We can’t just throw a fit and say, “Natives have dealt with negative stereotypes on film for long enough” and expect change. Which brings me to another topic: Navajo Nation President Ben Shelly, you can’t expect us to forget that you yourself had attended a Washington Redskin football game fully decked out in their team insignia! Shame on you! Stereotypes on the film and on the field are the same thing. You, Ben Shelly, cannot condemn one and support the other.
OK, back to the subject.
We have an amazing opportunity here to change an ugly scenario to one of progress. It is my hope that Netflix, as a production company, will see our unified support of Native films by saturating their viewing numbers. We can demonstrate this is what we want is self-representation, not that “Sits-On-Face” and “Beaver Breath” bull. But here’s the kicker: It has to be Netflix. It can’t be Amazon or Hulu wherein we watch these films. Why? Did Amazon or Hulu produce “The Ridiculous Six”? No, they didn’t. Also, Netflix will have no way of counting the viewership if we watch a movie on Amazon or Hulu. By saturating Netflix’s viewing numbers, we gain consumer strength and an important undeniable voice that says we want native films in their catalog.

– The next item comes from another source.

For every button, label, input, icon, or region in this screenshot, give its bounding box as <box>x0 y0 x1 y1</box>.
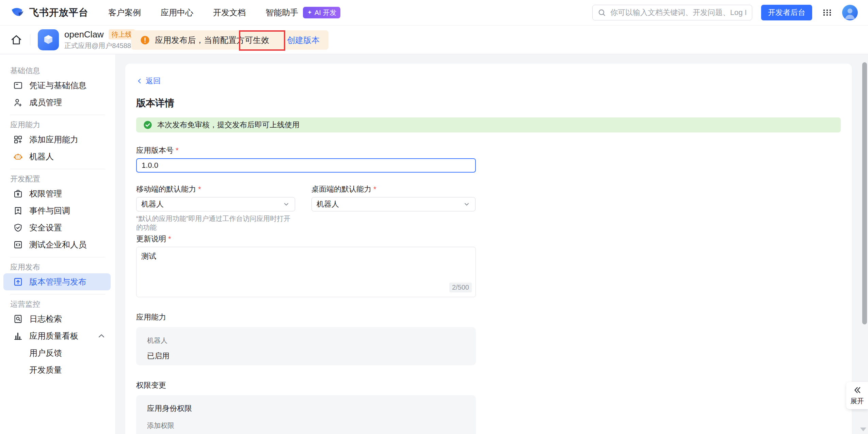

It is also my greatest of greatest hopes that through all this mess, Netflix will come to the realization that Native films have an audience and that we are a worthwhile consumer base who are eager for meaningful content. With unified consumer strength, we can leverage Netflix to increase Native films (“Drunktown’s Finest,” yes?) in their streaming catalog so that more people will have access to stronger representations of native people. That, and this. With a strong enough unified consumer strength, we can also demand that Netflix produce a film or TV series made by Native directors and actors. Wouldn’t that be something? Who has two thumbs and has some scripts to pitch? This guy! Okay I’m not really that sorry for self-promoting. I’m willing to bet my last dollar that I’m not the only native screenwriter with scripts salivating at the chance to get them produced. But this will only happen if we can saturate viewing numbers of Native films on Netflix.
So, let’s get off our butts, rather in this situation, get on our butts and watch us some Native films on May 3 around 7 p.m. MST. Let’s increasing viewership and leverage Netflix to increase their Native film catalog and produce a movie or series made by Natives. I’m going to watch Sterlin Harjo’s “This May Be The Last Time.” What will you watch? #VivaNativeCinema
Brian Young is a Navajo filmmaker and writer based in Albuquerque, New Mexico. He graduated from Yale University with a B.A. in film studies.